JuliaPlots / Plots.jl

Powerful convenience for Julia visualizations and data analysis
https://docs.juliaplots.org
Other
1.84k stars 355 forks source link

[FR] Avoid gratuitous use of transparency #4940

Open mgkuhn opened 5 months ago

mgkuhn commented 5 months ago

I long noticed two problems when printing out PDFs of scientific papers containing PDF vector plots made by Plots.jl:

Problem 1:
pages containing even very basic plots take unusually long to render in the printer
Problem 2:
on pages containing plots the surrounding main text looks slightly darker and fuzzier than on pages without plots

This occurs when I use lpr paper.pdf on printers (e.g.
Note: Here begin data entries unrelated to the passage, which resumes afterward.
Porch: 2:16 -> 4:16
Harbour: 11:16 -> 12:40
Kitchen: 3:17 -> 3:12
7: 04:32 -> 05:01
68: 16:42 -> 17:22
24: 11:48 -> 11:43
RICOH Aficio SP C440DN) driven by a Linux CUPS server (e.g., Ubuntu Linux) with a filter that uses Ghostscript's ps2write output device to convert the PDF into PostScript before sending it to the laser printer.

If I bypass Ghostscript (by printing to a CUPS “raw queue” with lpr -o raw paper.pdf), then sometimes the problem disappears, but often I get instead now

Problem 3:
the PDF sent directly to the printer doesn't print at all.
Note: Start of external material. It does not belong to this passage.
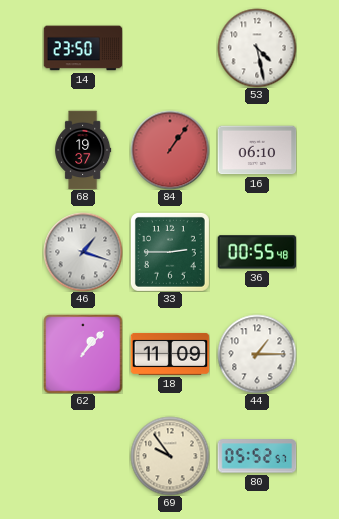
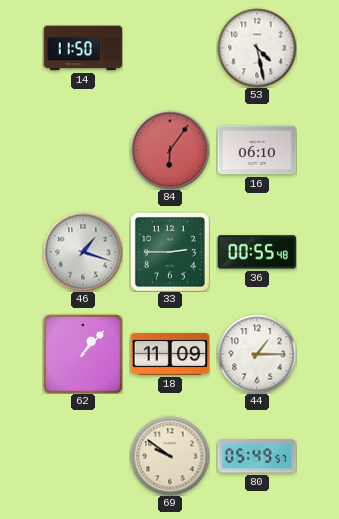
14: 23:50 -> 11:50
68: 19:37 -> none
84: 1:06 -> 6:06
69: 9:54 -> 9:51
80: 05:52 -> 05:49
I've now finally identified the source of this problem: transparency!

Specifically, even the most simple plot, such as

using Plots
p = plot([1, 2, 1])
savefig(p, "grid-default.pdf")

features by default grid lines with p[1][:xaxis][:gridalpha] == 0.1, causing backends such as GR and PGFPlotsX to draw the major grid lines in black with just 10% transparency, instead of the equivalent Gray(0.9) colour.
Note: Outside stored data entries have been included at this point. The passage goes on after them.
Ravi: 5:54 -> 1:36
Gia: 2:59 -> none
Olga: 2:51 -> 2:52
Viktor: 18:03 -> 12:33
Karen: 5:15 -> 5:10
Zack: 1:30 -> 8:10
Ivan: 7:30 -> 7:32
The problem with transparency in vector graphics is that this is a rather complicated construct (42 pages of the PDF spec deal with it), and can require quite a lot of memory to render. In particular, whenever Ghostscript ps2write encounters any transparency in a PDF, it no longer tries to output vector graphics, and instead rasterizes the entire page and sends it as a bitmap to the laser printer, resulting in a lower resolution and fuzzier image (due to raster resampling in the printer). This is because PostScript doesn't support transparency. Also, the way a PDF rasterizer needs to implement transparency groups means that (unlike a PostScript RIP) it needs to hold several raster layers simultaneously in memory, and laser printers with limited RAM can easily get overwhelmed by this and abort the print.

Known workarounds:

  1. use Adobe Reader to convert a PDF into PostScript
  2. use Adobe Acrobat Pro to “flatten” the PDF (eliminating transparency in a vector image)
  3. flatten the Plots.jl grid lines to avoid use of transparency in the first place

Adobe Reader and Acrobat appear to contain a fancy computational-geometry algorithm to flatten transparency out of PDFs while preserving the vector graphics, but they are closed-source products that are not supported any more on Linux.

A quick demo of how to fix this in Plots.jl by setting :gridalpha=1.0 and manually flattening the foreground_color_grid to Gray(0.9) (in a way that respects the default foreground and background settings):

using Plots
using ColorBlendModes
p = plot([1, 2, 1])
savefig(p, "grid-default.pdf")

# flatten grid transparency in plot p
using ColorBlendModes
fg = Plots.fg_color(p.attr)
bg = p.attr[:background_color]
alpha = p[1][:xaxis][:gridalpha]
grid = blend(bg, fg; opacity=alpha)
plot!(p; gridalpha=1.0, foreground_color_grid=grid)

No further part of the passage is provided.